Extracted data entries
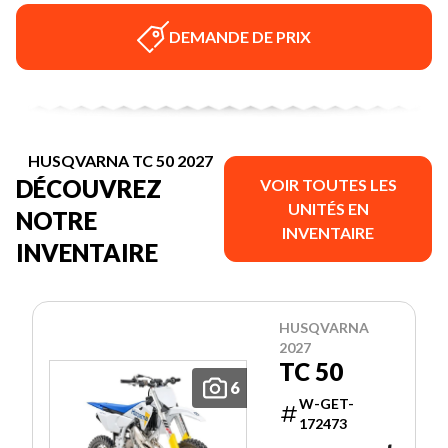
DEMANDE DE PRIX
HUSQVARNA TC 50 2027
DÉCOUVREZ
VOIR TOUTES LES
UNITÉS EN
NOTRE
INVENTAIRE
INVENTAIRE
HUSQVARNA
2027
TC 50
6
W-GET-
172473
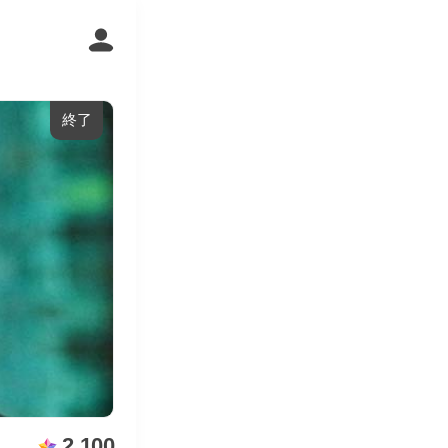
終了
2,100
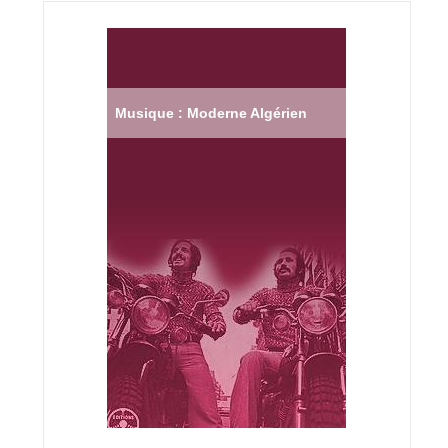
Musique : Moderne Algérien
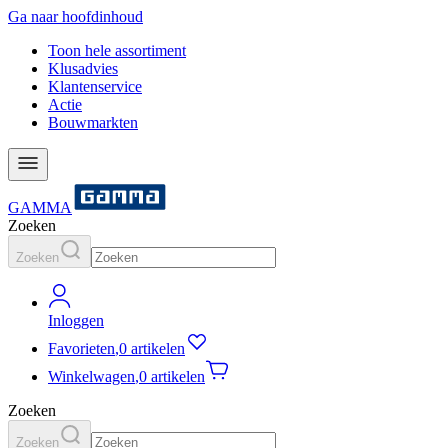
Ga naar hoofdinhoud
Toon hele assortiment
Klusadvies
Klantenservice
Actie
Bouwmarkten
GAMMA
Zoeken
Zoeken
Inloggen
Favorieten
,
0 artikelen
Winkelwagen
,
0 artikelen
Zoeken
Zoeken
--
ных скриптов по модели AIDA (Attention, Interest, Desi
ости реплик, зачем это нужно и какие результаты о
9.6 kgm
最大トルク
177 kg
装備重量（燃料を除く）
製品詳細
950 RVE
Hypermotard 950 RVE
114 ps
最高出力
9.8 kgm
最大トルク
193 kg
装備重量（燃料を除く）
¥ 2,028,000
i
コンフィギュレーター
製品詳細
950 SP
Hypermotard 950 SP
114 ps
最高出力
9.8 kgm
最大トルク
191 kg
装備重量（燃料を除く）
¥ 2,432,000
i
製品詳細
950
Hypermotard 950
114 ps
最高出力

**WHAT TO PRODUCE**
Search the data for the string "Hypermotard" and copy each line where it appears.

**YOUR SOLUTION**
Hypermotard 950 RVE
Hypermotard 950 SP
Hypermotard 950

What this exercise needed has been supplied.